La candidatura dei siti lacustri sarà esaminata dal comitato dell’Unesco nell’estate del 2010 assieme a quella relativa alle opere architettoniche e urbane di Le Corbusier. Sostenuto congiuntamente da Argentina, Belgio, Germania, Giappone e Svizzera sotto l’egida della Francia, il dossier sarà rielaborato per rispondere alle esigenze del comitato dell’Unesco, che a giugno ne aveva decretata la posticipazione.

L’attuale candidatura comprende 22 immobili, di cui quattro in Svizzera, che testimoniano non solo la creatività e la versatilità di questo genio franco-svizzero, ma soprattutto l’evoluzione della principale corrente architettonica del XX secolo, il modernismo.

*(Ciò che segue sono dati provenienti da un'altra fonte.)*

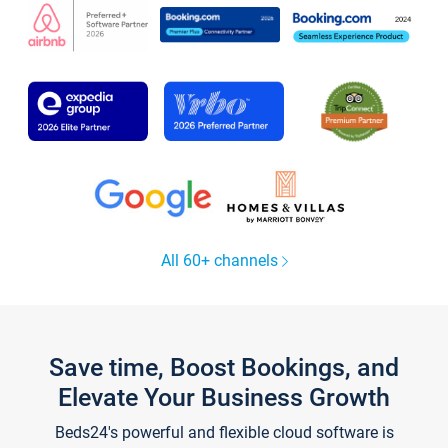
All 60+ channels
Save time, Boost Bookings, and
Elevate Your Business Growth
Beds24's powerful and flexible cloud software is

Nato e cresciuto a La Chaux-de-Fonds, Le Corbusier credeva fermamente che attraverso una nuova architettura e un nuovo urbanismo si potesse cambiare profondamente la società. Così, ognuno a modo suo, i suoi progetti cercano di rispondere ai bisogni dell’uomo perché secondo la sua concezione «solo l’utente ha la parola».

Stefania Summermatter, swissinfo.ch

Coordinato dalla Svizzera, il dossier comprende 156 siti in sei paesi alpini.

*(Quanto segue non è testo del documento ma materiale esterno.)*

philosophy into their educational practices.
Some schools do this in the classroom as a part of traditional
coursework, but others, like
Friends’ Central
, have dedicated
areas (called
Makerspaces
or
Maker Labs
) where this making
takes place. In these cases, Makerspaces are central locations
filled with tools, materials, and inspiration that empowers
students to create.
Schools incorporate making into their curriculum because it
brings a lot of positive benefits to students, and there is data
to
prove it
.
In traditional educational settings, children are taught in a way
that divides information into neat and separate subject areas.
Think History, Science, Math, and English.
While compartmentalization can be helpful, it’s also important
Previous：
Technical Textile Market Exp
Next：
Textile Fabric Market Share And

La Svizzera ne conta 82 in 15 cantoni, Germania e Italia 25, Francia 15, Austria 8 e Slovenia 1.

La candidatura sarà trasmessa entro fine anno al Comitato dell’Unesco e, con ogni probabilità, la decisione sarà resa nota nell’estate del 2011.

Inoltrato nel 2008, il dossier è coordinato dalla Francia con la collaborazione di Argentina, Belgio, Germania, Giappone e Svizzera.

La candidatura comprende 22 immobili, suddivisi in sette categorie, che testimoniano la creatività e la versatilità dell’architetto franco-svizzero.

Quattro di queste opere si trovano in Svizzera: la Ville Jeanneret-Perret (Casa Bianca) e Schwob (Villa turca) a La Chaux-de-Fonds, la “piccola casa” in riva al Lemano e la Casa Clarté a Ginevra.

Il Comitato del patrimonio mondiale, su consiglio dell’ICOMOS, ha deciso nell’estate del 2009 a Siviglia di rinviare l’esame del dossier al 2010.

Il 27 ottobre 2008 la Svizzera ha presentato la sua candidatura a uno dei 21 seggi del Comitato del Patrimonio mondiale.

Questo organo definisce le politiche relative alla protezione dei beni naturali e culturali e sceglie i siti da iscrivere sulla lista.

Le elezioni avranno luogo nell’ottobre 2009 a Parigi.